** Work task **
Send back every record exactly.

** Supplied records **
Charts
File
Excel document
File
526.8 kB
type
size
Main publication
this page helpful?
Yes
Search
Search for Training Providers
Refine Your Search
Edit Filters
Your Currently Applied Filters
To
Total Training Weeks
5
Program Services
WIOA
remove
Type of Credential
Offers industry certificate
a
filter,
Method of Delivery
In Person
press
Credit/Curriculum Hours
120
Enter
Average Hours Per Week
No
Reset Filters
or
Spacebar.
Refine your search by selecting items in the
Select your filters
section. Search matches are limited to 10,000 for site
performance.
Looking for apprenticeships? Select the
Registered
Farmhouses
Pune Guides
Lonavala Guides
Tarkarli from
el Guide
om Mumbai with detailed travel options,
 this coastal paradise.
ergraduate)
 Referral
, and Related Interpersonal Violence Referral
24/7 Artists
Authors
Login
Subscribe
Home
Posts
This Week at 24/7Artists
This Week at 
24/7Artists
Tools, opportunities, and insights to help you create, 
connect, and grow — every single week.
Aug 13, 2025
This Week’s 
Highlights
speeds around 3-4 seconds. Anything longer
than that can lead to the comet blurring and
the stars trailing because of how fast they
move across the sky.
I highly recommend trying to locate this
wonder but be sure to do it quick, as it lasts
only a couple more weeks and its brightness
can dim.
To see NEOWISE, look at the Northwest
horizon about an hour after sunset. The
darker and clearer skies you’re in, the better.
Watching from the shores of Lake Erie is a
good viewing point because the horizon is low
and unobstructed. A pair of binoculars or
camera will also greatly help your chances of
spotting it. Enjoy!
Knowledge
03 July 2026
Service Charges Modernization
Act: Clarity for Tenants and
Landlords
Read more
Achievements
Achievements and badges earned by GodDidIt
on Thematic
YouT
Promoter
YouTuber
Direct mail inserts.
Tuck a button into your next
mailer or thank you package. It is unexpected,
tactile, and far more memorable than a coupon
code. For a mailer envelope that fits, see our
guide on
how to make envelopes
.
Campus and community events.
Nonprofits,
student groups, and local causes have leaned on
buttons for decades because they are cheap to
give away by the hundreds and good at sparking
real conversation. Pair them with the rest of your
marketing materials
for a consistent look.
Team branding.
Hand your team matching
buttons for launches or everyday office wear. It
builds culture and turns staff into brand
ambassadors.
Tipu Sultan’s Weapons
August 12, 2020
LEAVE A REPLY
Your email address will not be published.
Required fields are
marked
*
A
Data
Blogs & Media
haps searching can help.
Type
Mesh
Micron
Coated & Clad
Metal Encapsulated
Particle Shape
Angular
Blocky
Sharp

** Response area **
Charts
File
Excel document
File
526.8 kB
type
size
Main publication
this page helpful?
Yes
Search
Search for Training Providers
Refine Your Search
Edit Filters
Your Currently Applied Filters
To
Total Training Weeks
5
Program Services
WIOA
remove
Type of Credential
Offers industry certificate
a
filter,
Method of Delivery
In Person
press
Credit/Curriculum Hours
120
Enter
Average Hours Per Week
No
Reset Filters
or
Spacebar.
Refine your search by selecting items in the
Select your filters
section. Search matches are limited to 10,000 for site
performance.
Looking for apprenticeships? Select the
Registered
Farmhouses
Pune Guides
Lonavala Guides
Tarkarli from
el Guide
om Mumbai with detailed travel options,
 this coastal paradise.
ergraduate)
 Referral
, and Related Interpersonal Violence Referral
24/7 Artists
Authors
Login
Subscribe
Home
Posts
This Week at 24/7Artists
This Week at 
24/7Artists
Tools, opportunities, and insights to help you create, 
connect, and grow — every single week.
Aug 13, 2025
This Week’s 
Highlights
speeds around 3-4 seconds. Anything longer
than that can lead to the comet blurring and
the stars trailing because of how fast they
move across the sky.
I highly recommend trying to locate this
wonder but be sure to do it quick, as it lasts
only a couple more weeks and its brightness
can dim.
To see NEOWISE, look at the Northwest
horizon about an hour after sunset. The
darker and clearer skies you’re in, the better.
Watching from the shores of Lake Erie is a
good viewing point because the horizon is low
and unobstructed. A pair of binoculars or
camera will also greatly help your chances of
spotting it. Enjoy!
Knowledge
03 July 2026
Service Charges Modernization
Act: Clarity for Tenants and
Landlords
Read more
Achievements
Achievements and badges earned by GodDidIt
on Thematic
YouT
Promoter
YouTuber
Direct mail inserts.
Tuck a button into your next
mailer or thank you package. It is unexpected,
tactile, and far more memorable than a coupon
code. For a mailer envelope that fits, see our
guide on
how to make envelopes
.
Campus and community events.
Nonprofits,
student groups, and local causes have leaned on
buttons for decades because they are cheap to
give away by the hundreds and good at sparking
real conversation. Pair them with the rest of your
marketing materials
for a consistent look.
Team branding.
Hand your team matching
buttons for launches or everyday office wear. It
builds culture and turns staff into brand
ambassadors.
Tipu Sultan’s Weapons
August 12, 2020
LEAVE A REPLY
Your email address will not be published.
Required fields are
marked
*
A
Data
Blogs & Media
haps searching can help.
Type
Mesh
Micron
Coated & Clad
Metal Encapsulated
Particle Shape
Angular
Blocky
Sharp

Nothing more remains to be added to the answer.